Last Tango in Paris, Texas
by M. Christian
Whatever. It was the dive of dives, the black hole of Paris, Texas, frequented, as far as I knew, by alcoholic kangaroo rats and inebriated rattlers or at least the two-legged equivalents.
I do know that once a year, for two or three days, they hung a very tired rainbow flag in the doorway. I liked that a lot. I mean, as far as I know he wasn’t a fag (and don’t tell me a gal ran the place), but for a couple of days a year he looked up from the red dust, the flickering Budweiser sign, and looked us right in the eyes.
It wasn’t really our place. We didn’t have that kind of relationship; we just hadn’t picked up those kinds of things—no song, no holiday, no place. It was just Shelly and me, the thin blond and the big butch. Just in case you haven’t figured it out yet, I’m the butch and she’s the blond. We didn’t have a certain place, but we’d been to the El Rio before, and that little queer oasis just seemed to me to be the right kind of place to end it.
It wasn’t like I didn’t care for her. God knows we’d been up and down the ride enough times together. It was just—well, it was just over. I had this girlfriend back in the seventies who used to get real stoned and then real perceptive. One of my favorite sayings of hers is that dykes just have so much juice in them, like gasoline.

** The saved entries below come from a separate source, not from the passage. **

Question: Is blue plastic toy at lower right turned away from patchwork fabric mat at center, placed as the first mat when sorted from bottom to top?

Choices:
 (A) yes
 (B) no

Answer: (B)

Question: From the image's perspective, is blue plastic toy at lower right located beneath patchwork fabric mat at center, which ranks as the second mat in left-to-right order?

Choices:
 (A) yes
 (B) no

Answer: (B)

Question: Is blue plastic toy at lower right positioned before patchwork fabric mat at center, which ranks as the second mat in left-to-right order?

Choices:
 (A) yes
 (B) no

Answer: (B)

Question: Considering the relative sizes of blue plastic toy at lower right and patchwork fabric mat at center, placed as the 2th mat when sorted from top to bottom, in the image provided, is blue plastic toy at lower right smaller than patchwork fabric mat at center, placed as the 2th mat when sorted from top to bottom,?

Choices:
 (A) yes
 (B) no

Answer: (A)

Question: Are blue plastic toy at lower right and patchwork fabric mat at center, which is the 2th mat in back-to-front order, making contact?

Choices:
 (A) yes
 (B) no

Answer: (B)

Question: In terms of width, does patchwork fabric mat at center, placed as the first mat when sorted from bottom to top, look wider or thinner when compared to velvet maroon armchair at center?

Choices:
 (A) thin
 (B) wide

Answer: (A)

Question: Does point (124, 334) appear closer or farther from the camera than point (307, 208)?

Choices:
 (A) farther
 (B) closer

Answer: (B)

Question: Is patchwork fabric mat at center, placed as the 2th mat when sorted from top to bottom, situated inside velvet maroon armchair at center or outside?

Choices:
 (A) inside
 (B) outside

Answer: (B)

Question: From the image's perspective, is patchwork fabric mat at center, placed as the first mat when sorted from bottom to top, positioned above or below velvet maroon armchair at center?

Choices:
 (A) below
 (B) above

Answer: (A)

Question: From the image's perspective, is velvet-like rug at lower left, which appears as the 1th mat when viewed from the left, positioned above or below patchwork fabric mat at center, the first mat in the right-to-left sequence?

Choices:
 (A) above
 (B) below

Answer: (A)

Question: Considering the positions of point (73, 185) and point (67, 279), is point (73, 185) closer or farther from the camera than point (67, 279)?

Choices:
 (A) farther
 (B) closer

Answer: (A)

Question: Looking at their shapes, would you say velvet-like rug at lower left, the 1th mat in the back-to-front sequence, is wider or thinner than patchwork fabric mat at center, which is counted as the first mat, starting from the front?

They run hot and fast and then, well, there’s just nothing left. We just run out of gas. Rattle, rattle, gasp, sputter —nothin’. Who wants to push a relationship along? Not me, that’s for sure.
I think Shelly knew this was it. I’m not great at hiding my feelings; good enough, though, because that one girl back in the seventies didn’t see the breakup coming. Not before she looked me straight in the eyes and said, “Ruthie, you always make the wrong decisions.”